In general, IDS and QIDS allow health care specialists to differentiate such diseases like endogenous depression, neurotic depression, and to distinguish major depression from dysthymia. Also, they are useful in identifying the general contingent of patients suffering from depression (Lako et al., 2014). Questions related to the psychological state of patients refer to the past seven days of their life. It is recommended to conduct a second study on the scale again seven days after the initial screening, which is a sufficient period to monitor the dynamics of the state.

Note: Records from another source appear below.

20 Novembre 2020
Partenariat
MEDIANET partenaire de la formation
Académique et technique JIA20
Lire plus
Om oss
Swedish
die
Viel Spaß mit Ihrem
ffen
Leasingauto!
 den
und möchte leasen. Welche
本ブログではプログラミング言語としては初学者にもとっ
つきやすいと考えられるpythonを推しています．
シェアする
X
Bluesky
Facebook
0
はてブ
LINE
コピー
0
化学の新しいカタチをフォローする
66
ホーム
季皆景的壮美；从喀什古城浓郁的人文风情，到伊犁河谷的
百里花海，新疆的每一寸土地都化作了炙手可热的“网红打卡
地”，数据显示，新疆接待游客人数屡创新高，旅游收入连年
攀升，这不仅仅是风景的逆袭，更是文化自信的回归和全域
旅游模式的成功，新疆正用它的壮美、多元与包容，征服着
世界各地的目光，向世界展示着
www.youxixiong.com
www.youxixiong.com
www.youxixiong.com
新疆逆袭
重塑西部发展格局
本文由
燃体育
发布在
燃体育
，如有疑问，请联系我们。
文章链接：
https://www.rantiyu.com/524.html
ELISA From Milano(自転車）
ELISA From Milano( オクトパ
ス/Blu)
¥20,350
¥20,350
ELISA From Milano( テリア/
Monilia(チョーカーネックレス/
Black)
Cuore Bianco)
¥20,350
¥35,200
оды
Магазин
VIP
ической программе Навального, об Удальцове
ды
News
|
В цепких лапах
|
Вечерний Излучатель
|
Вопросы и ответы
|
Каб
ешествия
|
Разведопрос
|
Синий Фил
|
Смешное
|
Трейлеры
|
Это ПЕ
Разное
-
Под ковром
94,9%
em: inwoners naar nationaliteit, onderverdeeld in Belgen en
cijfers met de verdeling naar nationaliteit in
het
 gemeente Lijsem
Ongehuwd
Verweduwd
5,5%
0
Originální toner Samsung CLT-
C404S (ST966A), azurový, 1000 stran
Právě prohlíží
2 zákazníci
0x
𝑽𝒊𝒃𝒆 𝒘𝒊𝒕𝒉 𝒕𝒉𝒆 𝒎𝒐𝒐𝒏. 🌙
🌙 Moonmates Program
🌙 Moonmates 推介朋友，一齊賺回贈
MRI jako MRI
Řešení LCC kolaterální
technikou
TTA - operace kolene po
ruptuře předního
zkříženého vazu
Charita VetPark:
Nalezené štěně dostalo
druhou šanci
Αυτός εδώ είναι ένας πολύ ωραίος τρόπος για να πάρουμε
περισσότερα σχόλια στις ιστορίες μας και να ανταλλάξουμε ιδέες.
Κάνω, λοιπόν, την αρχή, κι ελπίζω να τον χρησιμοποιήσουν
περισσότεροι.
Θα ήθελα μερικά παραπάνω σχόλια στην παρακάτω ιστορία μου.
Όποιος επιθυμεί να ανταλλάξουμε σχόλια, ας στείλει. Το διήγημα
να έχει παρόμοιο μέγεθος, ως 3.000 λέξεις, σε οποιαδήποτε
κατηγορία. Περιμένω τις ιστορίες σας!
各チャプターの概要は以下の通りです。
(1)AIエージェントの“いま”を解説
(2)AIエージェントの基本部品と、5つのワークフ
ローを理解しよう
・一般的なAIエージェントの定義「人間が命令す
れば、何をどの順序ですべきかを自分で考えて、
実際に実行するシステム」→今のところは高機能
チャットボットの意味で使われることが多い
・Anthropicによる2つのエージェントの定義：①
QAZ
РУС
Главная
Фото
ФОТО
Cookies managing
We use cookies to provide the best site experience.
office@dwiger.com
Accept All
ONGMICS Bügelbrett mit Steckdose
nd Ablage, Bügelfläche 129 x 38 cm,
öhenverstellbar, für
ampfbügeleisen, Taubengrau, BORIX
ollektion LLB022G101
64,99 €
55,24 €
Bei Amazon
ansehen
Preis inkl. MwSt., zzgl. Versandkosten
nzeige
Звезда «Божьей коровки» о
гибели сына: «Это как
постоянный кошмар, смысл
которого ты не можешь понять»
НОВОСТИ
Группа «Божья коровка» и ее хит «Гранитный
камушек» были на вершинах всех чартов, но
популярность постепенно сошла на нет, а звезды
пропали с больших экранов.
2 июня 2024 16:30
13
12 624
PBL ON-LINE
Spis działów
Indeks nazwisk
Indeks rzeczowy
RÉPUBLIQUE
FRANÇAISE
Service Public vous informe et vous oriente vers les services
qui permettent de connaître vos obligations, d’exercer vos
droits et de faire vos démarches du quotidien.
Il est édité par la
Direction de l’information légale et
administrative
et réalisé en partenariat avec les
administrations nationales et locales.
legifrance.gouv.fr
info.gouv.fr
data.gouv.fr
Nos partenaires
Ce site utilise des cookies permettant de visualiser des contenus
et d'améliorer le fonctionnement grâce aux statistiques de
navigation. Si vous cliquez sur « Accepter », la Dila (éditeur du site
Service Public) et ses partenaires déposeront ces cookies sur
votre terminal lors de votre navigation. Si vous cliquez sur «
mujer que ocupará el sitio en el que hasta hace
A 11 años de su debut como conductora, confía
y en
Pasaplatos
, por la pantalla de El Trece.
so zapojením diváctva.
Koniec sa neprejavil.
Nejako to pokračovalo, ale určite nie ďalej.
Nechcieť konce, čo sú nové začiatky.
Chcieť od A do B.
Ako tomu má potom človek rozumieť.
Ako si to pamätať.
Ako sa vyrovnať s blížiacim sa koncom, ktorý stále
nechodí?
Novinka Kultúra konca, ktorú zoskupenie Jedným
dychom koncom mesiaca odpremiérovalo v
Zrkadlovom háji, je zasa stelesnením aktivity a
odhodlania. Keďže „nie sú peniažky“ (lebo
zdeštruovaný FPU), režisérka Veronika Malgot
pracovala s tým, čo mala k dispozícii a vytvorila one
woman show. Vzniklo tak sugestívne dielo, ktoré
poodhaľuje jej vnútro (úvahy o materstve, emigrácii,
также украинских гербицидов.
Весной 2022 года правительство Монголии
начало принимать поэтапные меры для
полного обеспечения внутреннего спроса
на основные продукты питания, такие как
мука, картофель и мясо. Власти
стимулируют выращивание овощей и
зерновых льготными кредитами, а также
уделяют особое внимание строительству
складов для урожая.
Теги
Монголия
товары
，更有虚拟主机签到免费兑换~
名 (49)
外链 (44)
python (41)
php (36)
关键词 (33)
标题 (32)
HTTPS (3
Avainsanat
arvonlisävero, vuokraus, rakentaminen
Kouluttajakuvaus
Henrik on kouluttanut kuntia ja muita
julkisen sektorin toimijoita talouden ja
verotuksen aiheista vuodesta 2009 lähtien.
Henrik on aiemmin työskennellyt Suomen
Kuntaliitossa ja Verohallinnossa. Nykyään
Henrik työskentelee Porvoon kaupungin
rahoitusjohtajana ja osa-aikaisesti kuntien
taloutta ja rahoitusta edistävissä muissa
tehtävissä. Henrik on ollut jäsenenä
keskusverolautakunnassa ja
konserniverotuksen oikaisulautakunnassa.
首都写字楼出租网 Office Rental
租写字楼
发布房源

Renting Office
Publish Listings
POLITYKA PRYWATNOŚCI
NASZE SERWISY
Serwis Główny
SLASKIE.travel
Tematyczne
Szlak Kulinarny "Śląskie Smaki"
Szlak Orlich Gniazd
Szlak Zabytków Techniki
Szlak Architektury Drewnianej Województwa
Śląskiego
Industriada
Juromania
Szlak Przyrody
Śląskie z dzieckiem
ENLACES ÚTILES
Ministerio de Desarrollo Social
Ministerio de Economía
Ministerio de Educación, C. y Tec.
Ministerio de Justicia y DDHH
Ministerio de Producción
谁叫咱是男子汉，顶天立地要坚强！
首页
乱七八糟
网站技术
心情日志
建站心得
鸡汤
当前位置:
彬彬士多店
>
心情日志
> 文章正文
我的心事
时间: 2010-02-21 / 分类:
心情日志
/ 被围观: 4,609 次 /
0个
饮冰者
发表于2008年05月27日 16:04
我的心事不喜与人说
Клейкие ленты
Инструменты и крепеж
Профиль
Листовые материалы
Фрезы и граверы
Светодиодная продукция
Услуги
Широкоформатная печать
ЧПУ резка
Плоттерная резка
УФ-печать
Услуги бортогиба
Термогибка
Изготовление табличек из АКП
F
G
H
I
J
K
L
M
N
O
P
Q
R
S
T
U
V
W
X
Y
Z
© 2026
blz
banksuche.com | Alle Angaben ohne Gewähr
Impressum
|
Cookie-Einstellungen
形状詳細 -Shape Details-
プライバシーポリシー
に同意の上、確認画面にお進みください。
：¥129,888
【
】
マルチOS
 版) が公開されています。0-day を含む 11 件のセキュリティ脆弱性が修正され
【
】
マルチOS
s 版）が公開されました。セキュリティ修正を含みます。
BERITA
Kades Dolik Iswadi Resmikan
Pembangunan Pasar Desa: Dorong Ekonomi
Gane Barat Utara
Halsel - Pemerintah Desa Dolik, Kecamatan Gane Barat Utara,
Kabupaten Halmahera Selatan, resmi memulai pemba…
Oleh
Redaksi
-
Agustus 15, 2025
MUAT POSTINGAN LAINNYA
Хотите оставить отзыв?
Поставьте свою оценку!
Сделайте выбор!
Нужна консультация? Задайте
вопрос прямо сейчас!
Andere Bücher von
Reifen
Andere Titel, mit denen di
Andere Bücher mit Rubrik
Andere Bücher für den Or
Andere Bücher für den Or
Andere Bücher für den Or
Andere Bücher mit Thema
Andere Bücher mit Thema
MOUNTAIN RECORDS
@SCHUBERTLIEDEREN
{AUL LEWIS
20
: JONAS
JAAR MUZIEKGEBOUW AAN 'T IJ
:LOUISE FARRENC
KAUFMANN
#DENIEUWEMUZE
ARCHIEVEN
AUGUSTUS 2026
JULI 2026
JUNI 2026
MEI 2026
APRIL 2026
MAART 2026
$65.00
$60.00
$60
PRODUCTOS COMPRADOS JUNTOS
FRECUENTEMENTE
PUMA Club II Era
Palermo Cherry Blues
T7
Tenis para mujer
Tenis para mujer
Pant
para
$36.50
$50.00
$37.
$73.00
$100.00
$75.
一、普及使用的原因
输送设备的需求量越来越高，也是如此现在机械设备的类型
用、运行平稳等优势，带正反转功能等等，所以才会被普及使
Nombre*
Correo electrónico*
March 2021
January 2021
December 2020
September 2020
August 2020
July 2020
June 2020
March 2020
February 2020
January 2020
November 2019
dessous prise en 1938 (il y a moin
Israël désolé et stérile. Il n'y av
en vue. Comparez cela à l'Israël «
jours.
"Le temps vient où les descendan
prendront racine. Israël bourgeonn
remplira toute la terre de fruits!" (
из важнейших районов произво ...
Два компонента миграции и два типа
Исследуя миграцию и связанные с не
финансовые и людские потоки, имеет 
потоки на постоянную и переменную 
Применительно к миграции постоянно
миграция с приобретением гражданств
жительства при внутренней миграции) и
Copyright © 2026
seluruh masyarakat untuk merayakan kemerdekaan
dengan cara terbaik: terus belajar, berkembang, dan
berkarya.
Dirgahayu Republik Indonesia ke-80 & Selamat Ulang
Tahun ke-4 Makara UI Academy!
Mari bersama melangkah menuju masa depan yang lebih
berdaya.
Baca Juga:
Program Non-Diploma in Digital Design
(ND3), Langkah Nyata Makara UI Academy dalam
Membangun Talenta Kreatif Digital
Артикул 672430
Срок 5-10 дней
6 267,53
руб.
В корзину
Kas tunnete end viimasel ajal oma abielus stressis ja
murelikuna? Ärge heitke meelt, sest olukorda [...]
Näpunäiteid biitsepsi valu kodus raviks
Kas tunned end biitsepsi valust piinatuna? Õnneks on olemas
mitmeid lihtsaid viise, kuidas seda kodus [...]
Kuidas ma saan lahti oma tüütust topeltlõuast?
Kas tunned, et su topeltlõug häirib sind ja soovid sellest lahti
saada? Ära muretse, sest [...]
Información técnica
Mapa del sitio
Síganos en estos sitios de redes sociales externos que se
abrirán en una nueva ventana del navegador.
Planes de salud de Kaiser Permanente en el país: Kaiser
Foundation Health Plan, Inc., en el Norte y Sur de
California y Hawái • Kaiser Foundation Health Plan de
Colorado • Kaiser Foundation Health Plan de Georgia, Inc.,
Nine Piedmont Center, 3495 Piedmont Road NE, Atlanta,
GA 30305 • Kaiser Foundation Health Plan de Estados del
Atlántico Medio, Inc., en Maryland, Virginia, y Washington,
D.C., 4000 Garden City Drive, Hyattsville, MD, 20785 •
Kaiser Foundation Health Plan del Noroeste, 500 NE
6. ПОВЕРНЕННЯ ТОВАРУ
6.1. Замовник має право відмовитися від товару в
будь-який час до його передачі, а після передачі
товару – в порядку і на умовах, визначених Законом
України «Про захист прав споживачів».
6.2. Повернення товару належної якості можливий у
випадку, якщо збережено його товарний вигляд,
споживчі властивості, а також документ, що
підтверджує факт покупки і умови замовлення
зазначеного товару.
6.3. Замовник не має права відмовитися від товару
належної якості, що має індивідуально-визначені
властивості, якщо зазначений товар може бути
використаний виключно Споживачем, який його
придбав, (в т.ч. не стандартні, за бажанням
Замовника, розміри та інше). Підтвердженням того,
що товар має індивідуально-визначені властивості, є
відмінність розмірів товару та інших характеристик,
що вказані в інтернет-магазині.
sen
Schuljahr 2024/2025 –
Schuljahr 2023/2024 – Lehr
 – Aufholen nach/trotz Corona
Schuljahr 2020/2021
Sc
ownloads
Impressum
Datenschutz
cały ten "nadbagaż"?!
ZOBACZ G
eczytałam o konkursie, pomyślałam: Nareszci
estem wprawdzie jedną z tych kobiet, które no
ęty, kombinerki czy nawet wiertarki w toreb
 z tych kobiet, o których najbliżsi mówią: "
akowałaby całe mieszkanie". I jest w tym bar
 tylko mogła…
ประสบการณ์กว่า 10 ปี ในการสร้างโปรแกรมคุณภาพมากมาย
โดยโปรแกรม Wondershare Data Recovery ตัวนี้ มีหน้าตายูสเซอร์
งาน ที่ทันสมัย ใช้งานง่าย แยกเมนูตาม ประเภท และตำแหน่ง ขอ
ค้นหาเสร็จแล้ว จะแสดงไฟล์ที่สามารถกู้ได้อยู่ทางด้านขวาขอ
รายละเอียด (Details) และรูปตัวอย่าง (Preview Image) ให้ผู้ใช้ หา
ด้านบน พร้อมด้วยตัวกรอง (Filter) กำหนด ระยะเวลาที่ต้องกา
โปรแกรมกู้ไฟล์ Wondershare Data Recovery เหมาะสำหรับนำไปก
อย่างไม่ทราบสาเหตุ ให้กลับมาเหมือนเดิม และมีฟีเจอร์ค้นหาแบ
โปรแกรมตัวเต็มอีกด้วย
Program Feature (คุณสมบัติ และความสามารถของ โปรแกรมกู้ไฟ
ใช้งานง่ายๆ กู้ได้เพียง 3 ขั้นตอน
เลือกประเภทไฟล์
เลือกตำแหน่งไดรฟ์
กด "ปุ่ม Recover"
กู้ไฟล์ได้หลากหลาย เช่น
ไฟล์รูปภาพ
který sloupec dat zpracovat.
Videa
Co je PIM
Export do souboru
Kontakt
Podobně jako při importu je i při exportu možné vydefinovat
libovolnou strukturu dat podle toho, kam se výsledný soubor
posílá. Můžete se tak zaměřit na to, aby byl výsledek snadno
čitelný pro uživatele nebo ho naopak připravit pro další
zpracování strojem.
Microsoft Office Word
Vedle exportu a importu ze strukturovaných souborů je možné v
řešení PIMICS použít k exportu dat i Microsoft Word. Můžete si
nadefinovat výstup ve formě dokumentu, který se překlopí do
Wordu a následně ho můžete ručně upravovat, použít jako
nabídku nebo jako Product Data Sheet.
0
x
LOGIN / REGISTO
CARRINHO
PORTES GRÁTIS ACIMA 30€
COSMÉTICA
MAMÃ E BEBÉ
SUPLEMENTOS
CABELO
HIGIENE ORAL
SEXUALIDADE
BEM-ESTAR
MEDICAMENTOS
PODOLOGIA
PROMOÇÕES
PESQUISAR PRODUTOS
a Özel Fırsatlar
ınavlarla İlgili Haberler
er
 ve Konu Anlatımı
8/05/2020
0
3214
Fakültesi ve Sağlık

It is difficult to assess which one of the patients is at the highest risk for suicide attempt because more details are needed to be able to provide such nursing evaluation. However, it can be presumed that the 80-year-old male patient who has recently become a widower belongs to the group with the highest risk of suicide possibility (Korver, Quee, Boos, Simons, & De Haan, 2012). Many older adults may have a prolonged untreated depression coupled with chronic diseases, which can adversely complicate the mental stability of a person. In the case of the man, his depression can be doubled by the loss of the spouse and the possible lack of social interaction. The danger of the situation is also connected to the fact that elderly adults often think the self-murder attempts through, which makes them more likely to be successful. Subsequently, the 80-year-old man requires special attention in nursing care.
Bernstein, I., Rush, A., Suppes, T., Kyotoku, Y., & Warden, D. (2014). The quick inventory of depressive symptomatology (Clinician and self-report versions) in patients with bipolar disorder. CNS Spectrums, 15(6), 367-373.
Korver, N., Quee, P., Boos, H., Simons, C., De Haan, L. (2012). Genetic risk and outcome of psychosis (group), a multi site longitudinal cohort study focused on gene-environment interaction: Objectives, sample characteristics, recruitment and assessment methods. International Journal of Methods in Psychiatric Research, 21(3), 205-221.
Lako, I., Bruggeman, R., Knegtering, H., Wiersma, D., Schoevers, R., Slooff, C., & Taxis, K. (2012). A systematic review of instruments to measure depressive symptoms in patients with schizophrenia. Journal of Affective Disorders, 140(1), 38-47.
Lako, I., Wigman, J., Klaassen, R., Slooff, C., Taxis, K., & Bartels-Velthuis, A. (2014). Psychometric properties of the self-report version of the Quick Inventory of Depressive Symptoms (QIDS-SR16) questionnaire in patients with schizophrenia. BMC Psychiatry, 14(247), 1-8.